- Born: James Ebo Whyte South Suntreso, Kumasi, Ghana
- Education: South Suntreso L/A middle school, Kumasi Osu Presbyterian Senior High School University of Ghana
- Occupations: Ghanaian playwright, author, motivational speaker and artistic director
- Parent(s): James Whyte Sr. and Baaba Esama

= Uncle Ebo Whyte =

Ghanaian playwright

Uncle Ebo Whyte (born James Ebo Whyte; 20 July 1954) is a Ghanaian playwright, author and motivational speaker. He is the artistic director and lead writer at Roverman Productions and has written and directed over 59 plays for stage since 2008. His plays include Not My Husband, The Day Dad Came, Unhappy Wives Confused Husbands, Dear God Comma, Rejected, Dora Why, Blackmail and many others. Ebo Whyte is also the author of the Rover Monthly Report, an inspirational magazine, and has two novels: The Deal and The Perfect Couple written by him.

As an acclaimed playwright he has contributed to the revival of theatre in Ghana after a long dormancy due to political upheavals.

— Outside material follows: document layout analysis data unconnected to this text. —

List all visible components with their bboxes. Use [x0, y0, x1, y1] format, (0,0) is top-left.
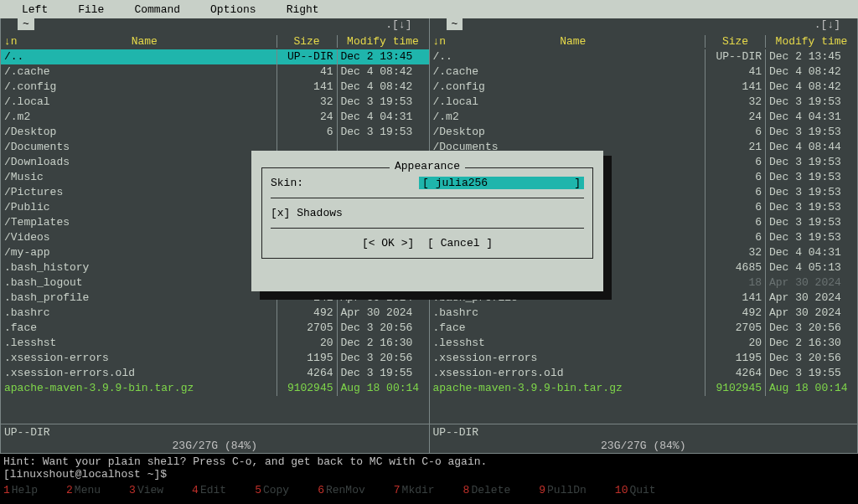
fkey-label: Quit [628, 484, 655, 496]
file-name: .xsession-errors [430, 351, 706, 366]
file-row[interactable]: .face2705Dec 3 20:56 [430, 321, 858, 336]
file-row[interactable]: apache-maven-3.9.9-bin.tar.gz9102945Aug … [1, 381, 429, 396]
file-mtime: Apr 30 2024 [337, 306, 429, 321]
menu-right[interactable]: Right [271, 2, 334, 18]
column-header-left: ↓n Name Size Modify time [1, 33, 429, 49]
col-sort-n[interactable]: ↓n [1, 35, 13, 48]
file-name: .bashrc [1, 306, 277, 321]
file-row[interactable]: .face2705Dec 3 20:56 [1, 321, 429, 336]
panel-left-path[interactable]: ~ [18, 18, 34, 30]
file-row[interactable]: /.m224Dec 4 04:31 [1, 110, 429, 125]
file-size: 4264 [705, 366, 765, 381]
file-row[interactable]: /.local32Dec 3 19:53 [430, 95, 858, 110]
file-size: 9102945 [705, 381, 765, 396]
file-name: /Templates [1, 215, 277, 230]
file-row[interactable]: /.cache41Dec 4 08:42 [430, 64, 858, 80]
file-name: /Desktop [430, 125, 706, 140]
file-row[interactable]: .xsession-errors.old4264Dec 3 19:55 [1, 366, 429, 381]
col-name[interactable]: Name [13, 35, 277, 48]
shell-prompt[interactable]: [linuxshout@localhost ~]$ [3, 468, 167, 481]
file-row[interactable]: .bashrc492Apr 30 2024 [430, 306, 858, 321]
file-row[interactable]: .lesshst20Dec 2 16:30 [1, 336, 429, 351]
fkey-help[interactable]: 1Help [0, 484, 38, 496]
file-row[interactable]: .xsession-errors.old4264Dec 3 19:55 [430, 366, 858, 381]
cancel-button[interactable]: [ Cancel ] [424, 237, 496, 249]
fkey-number: 10 [612, 484, 628, 496]
file-size: 141 [705, 291, 765, 306]
fkey-quit[interactable]: 10Quit [612, 484, 656, 496]
file-name: /.cache [1, 64, 277, 80]
file-row[interactable]: .lesshst20Dec 2 16:30 [430, 336, 858, 351]
file-name: .lesshst [430, 336, 706, 351]
file-name: .xsession-errors [1, 351, 277, 366]
file-size: 141 [277, 80, 337, 95]
ok-button[interactable]: [< OK >] [359, 237, 417, 249]
col-size[interactable]: Size [277, 35, 337, 48]
fkey-mkdir[interactable]: 7Mkdir [390, 484, 435, 496]
file-row[interactable]: .xsession-errors1195Dec 3 20:56 [1, 351, 429, 366]
menu-options[interactable]: Options [195, 2, 271, 18]
fkey-renmov[interactable]: 6RenMov [314, 484, 365, 496]
fkey-delete[interactable]: 8Delete [460, 484, 511, 496]
file-mtime: Dec 3 20:56 [337, 321, 429, 336]
file-size: 141 [705, 80, 765, 95]
file-row[interactable]: /Desktop6Dec 3 19:53 [1, 125, 429, 140]
menu-file[interactable]: File [63, 2, 119, 18]
col-mtime[interactable]: Modify time [765, 35, 857, 48]
fkey-number: 4 [189, 484, 199, 496]
shadows-checkbox[interactable]: [x] Shadows [271, 207, 343, 219]
col-name[interactable]: Name [442, 35, 706, 48]
file-row[interactable]: /.local32Dec 3 19:53 [1, 95, 429, 110]
function-keys: 1Help2Menu3View4Edit5Copy6RenMov7Mkdir8D… [0, 482, 858, 497]
fkey-copy[interactable]: 5Copy [251, 484, 289, 496]
file-row[interactable]: /.m224Dec 4 04:31 [430, 110, 858, 125]
fkey-menu[interactable]: 2Menu [63, 484, 101, 496]
file-mtime: Dec 3 19:55 [765, 366, 857, 381]
fkey-label: Mkdir [401, 484, 435, 496]
col-mtime[interactable]: Modify time [337, 35, 429, 48]
disk-usage-right: 23G/27G (84%) [430, 440, 858, 452]
file-row[interactable]: /Desktop6Dec 3 19:53 [430, 125, 858, 140]
file-name: /Videos [1, 230, 277, 245]
file-size: 2705 [705, 321, 765, 336]
fkey-label: Copy [261, 484, 289, 496]
file-name: .bash_profile [1, 291, 277, 306]
col-sort-n[interactable]: ↓n [430, 35, 442, 48]
file-size: 2705 [277, 321, 337, 336]
file-mtime: Dec 4 08:42 [765, 64, 857, 80]
file-name: .bash_history [1, 260, 277, 275]
menu-left[interactable]: Left [7, 2, 63, 18]
file-name: /.cache [430, 64, 706, 80]
file-mtime: Dec 2 16:30 [337, 336, 429, 351]
fkey-pulldn[interactable]: 9PullDn [535, 484, 587, 496]
dialog-title: Appearance [390, 160, 465, 172]
fkey-view[interactable]: 3View [126, 484, 163, 496]
col-size[interactable]: Size [705, 35, 765, 48]
fkey-edit[interactable]: 4Edit [189, 484, 226, 496]
file-row[interactable]: /.config141Dec 4 08:42 [1, 80, 429, 95]
file-row[interactable]: /..UP--DIRDec 2 13:45 [1, 49, 429, 64]
file-size: 20 [277, 336, 337, 351]
file-row[interactable]: .xsession-errors1195Dec 3 20:56 [430, 351, 858, 366]
file-mtime: Apr 30 2024 [765, 291, 857, 306]
sort-indicator[interactable]: .[↓] [385, 18, 411, 31]
file-mtime: Dec 3 19:53 [765, 215, 857, 230]
file-name: .face [430, 321, 706, 336]
file-mtime: Dec 2 13:45 [337, 49, 429, 64]
file-name: /Pictures [1, 185, 277, 200]
menu-command[interactable]: Command [119, 2, 195, 18]
file-name: apache-maven-3.9.9-bin.tar.gz [1, 381, 277, 396]
skin-select[interactable]: [ julia256] [419, 177, 584, 189]
file-row[interactable]: apache-maven-3.9.9-bin.tar.gz9102945Aug … [430, 381, 858, 396]
file-mtime: Dec 4 08:42 [337, 64, 429, 80]
file-row[interactable]: /.config141Dec 4 08:42 [430, 80, 858, 95]
panel-right-path[interactable]: ~ [447, 18, 463, 30]
sort-indicator[interactable]: .[↓] [814, 18, 840, 31]
file-name: .lesshst [1, 336, 277, 351]
fkey-label: PullDn [545, 484, 587, 496]
file-mtime: Dec 3 19:53 [765, 95, 857, 110]
file-size: 6 [705, 170, 765, 185]
file-row[interactable]: .bashrc492Apr 30 2024 [1, 306, 429, 321]
file-row[interactable]: /.cache41Dec 4 08:42 [1, 64, 429, 80]
file-row[interactable]: /..UP--DIRDec 2 13:45 [430, 49, 858, 64]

== Early life and education ==
Uncle Ebo, a Fante, was born and raised in South Suntreso, Kumasi, in Ghana to a fishmonger mother, Baaba Esama, whom he described as 'fiesty', and ex-boxer father, Mr. Whyte. He grew up the first of five boys in a competitive household and one in which his parents did not hide which of their children they favored and he was his father's favorite. Ebo Whyte was always under the pressure of comparison with his younger brother who he describes as "more handsome, more adjusted, more intelligent". He confessed that he "had a difficult battle with an inferiority complex" and couldn't bring himself to answer a question in class. When he was 15, his father died, and his family lost everything to the large, extended family because those were the days before the Provisional National Defense Council (PNDC) law came into place, for when a man died interstate, which protects the widow and the children.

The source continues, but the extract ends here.